LiuZhihhxx opened this issue · 2 comments

运行readme.md的快速测试代码

from transformers import AutoTokenizer, AutoModelForCausalLM, TextStreamer

model_path = "LinkSoul/Chinese-Llama-2-7b"

tokenizer = AutoTokenizer.from_pretrained(model_path, use_fast=False)
model = AutoModelForCausalLM.from_pretrained(model_path).half().cuda()
streamer = TextStreamer(tokenizer, skip_prompt=True, skip_special_tokens=True)

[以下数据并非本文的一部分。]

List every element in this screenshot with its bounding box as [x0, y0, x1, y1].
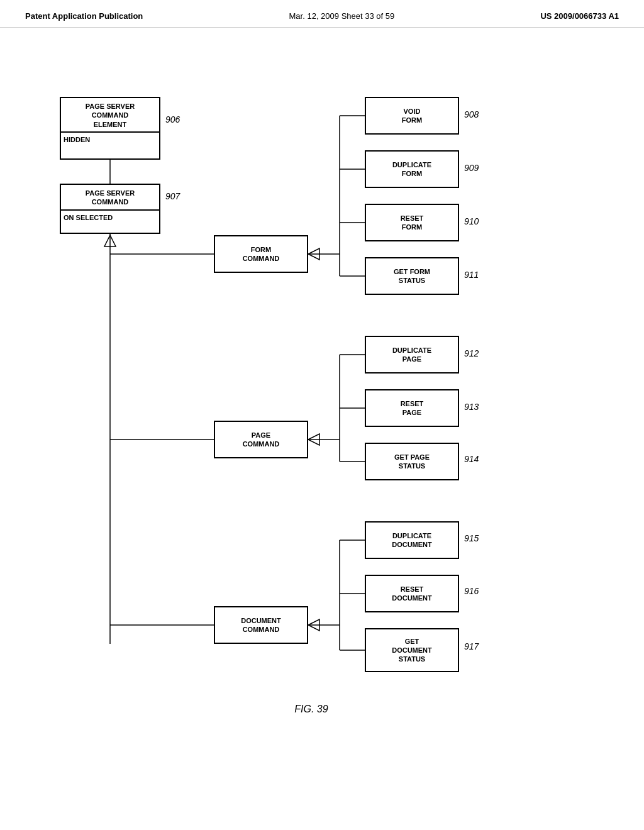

instruction = """[INST] <<SYS>>\nYou are a helpful, respectful and honest assistant. Always answer as helpfully as possible, while being safe.  Your answers should not include any harmful, unethical, racist, sexist, toxic, dangerous, or illegal content. Please ensure that your responses are socially unbiased and positive in nature.

            If a question does not make any sense, or is not factually coherent, explain why instead of answering something not correct. If you don't know the answer to a question, please don't share false information.\n<</SYS>>\n\n{} [/INST]"""

prompt = instruction.format("用中文回答,When is the best time to visit Beijing, and do you have any suggestions for me?")
generate_ids = model.generate(tokenizer(prompt, return_tensors='pt').input_ids.cuda(), max_new_tokens=4096, streamer=streamer)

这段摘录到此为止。